UbuntuUbuntu Based

How To Install Apache Hadoop on Ubuntu 24.04 LTS

Install Apache Hadoop on Ubuntu 24.04

Apache Hadoop has revolutionized the way we handle big data, offering a robust framework for distributed storage and processing of large datasets. Whether you’re a data scientist, software engineer, or IT professional, understanding how to install and configure Hadoop is an essential skill in today’s data-driven world. This guide will walk you through the process of installing Apache Hadoop on Ubuntu 24.04, providing detailed instructions, troubleshooting tips, and best practices to ensure a smooth setup.

Introduction

Hadoop’s ability to process vast amounts of data across clusters of computers has made it a cornerstone technology for businesses and organizations dealing with big data analytics. By following this guide, you’ll be able to set up a single-node Hadoop cluster on your Ubuntu 24.04 system, laying the foundation for more complex distributed computing tasks.

Prerequisites

Before we dive into the installation process, ensure that your system meets the following requirements:

  • Ubuntu 24.04 LTS installed and updated
  • Root or sudo access to the system
  • A minimum of 4GB RAM (8GB or more recommended)
  • At least 10GB of free disk space
  • A stable internet connection

Update and Upgrade Ubuntu System

Start by updating your Ubuntu system to ensure you have the latest packages and security updates. Open a terminal and run the following commands:

sudo apt update
sudo apt upgrade -y

This process may take a few minutes, depending on your internet speed and the number of updates available.

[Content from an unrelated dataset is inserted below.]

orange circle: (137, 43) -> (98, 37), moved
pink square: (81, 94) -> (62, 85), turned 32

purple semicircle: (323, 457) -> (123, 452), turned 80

Install Java Development Kit (JDK)

Hadoop requires Java to run, so we’ll need to install the Java Development Kit. While Hadoop is compatible with various Java versions, we’ll use OpenJDK 11 for this installation.

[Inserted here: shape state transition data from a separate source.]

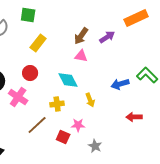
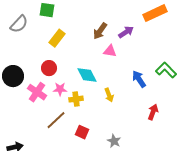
pink triangle: (81, 56) -> (110, 51), moved
blue arrow: (120, 84) -> (139, 79), turned 72
red arrow: (134, 117) -> (153, 112), turned 112
pink star: (78, 125) -> (60, 89), moved

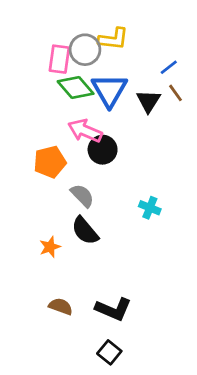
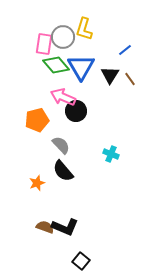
yellow L-shape: (113, 39) -> (84, 29), turned 100
brown line: (176, 93) -> (130, 79), moved
black L-shape: (113, 309) -> (65, 227), moved

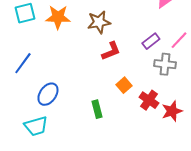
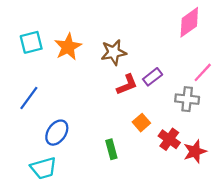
orange star: (58, 17) -> (68, 47), turned -30
purple rectangle: (151, 41) -> (153, 77), moved

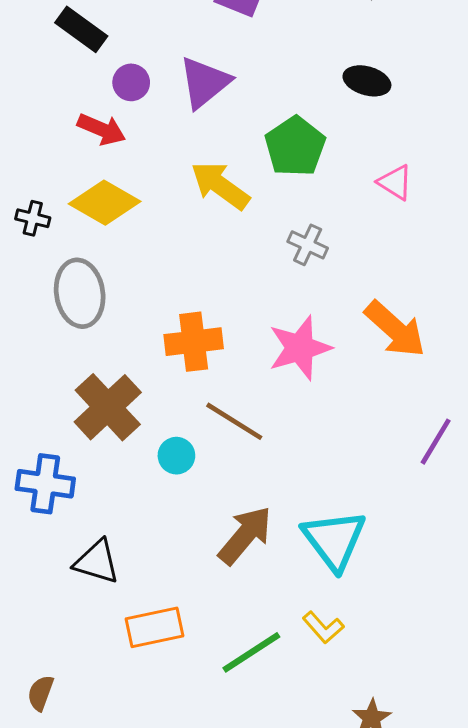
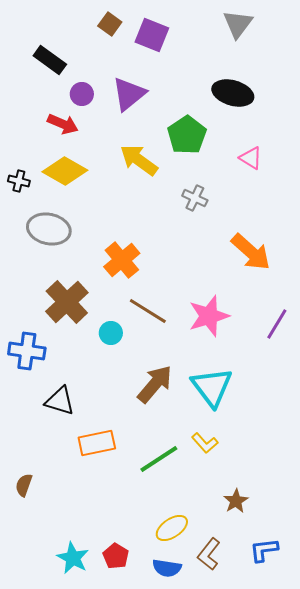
black ellipse: (367, 81) -> (233, 93), size x1.4
gray ellipse: (80, 293) -> (49, 229), turned -69
orange cross: (194, 342) -> (122, 260), turned -33
pink star: (300, 348) -> (209, 316), moved

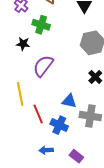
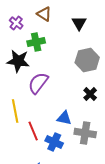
green cross: (41, 25) -> (36, 42), turned -30
black star: (23, 44) -> (18, 61), size x1.6

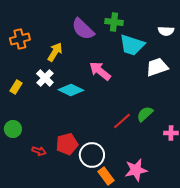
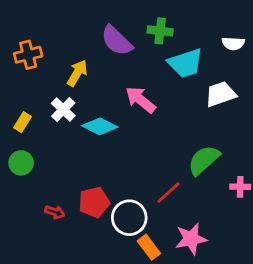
cyan trapezoid: (132, 45) -> (185, 63), turned -36
green semicircle: (145, 114) -> (204, 160), size x1.4
red line: (122, 121) -> (169, 192), moved
green circle: (13, 129) -> (21, 163), moved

sudo apt install openjdk-11-jdk -y

After the installation completes, verify the Java version:

java -version

You should see output similar to this:

openjdk version "11.0.11" 2021-04-20
OpenJDK Runtime Environment (build 11.0.11+9-Ubuntu-0ubuntu2.24.04)
OpenJDK 64-Bit Server VM (build 11.0.11+9-Ubuntu-0ubuntu2.24.04, mixed mode, sharing)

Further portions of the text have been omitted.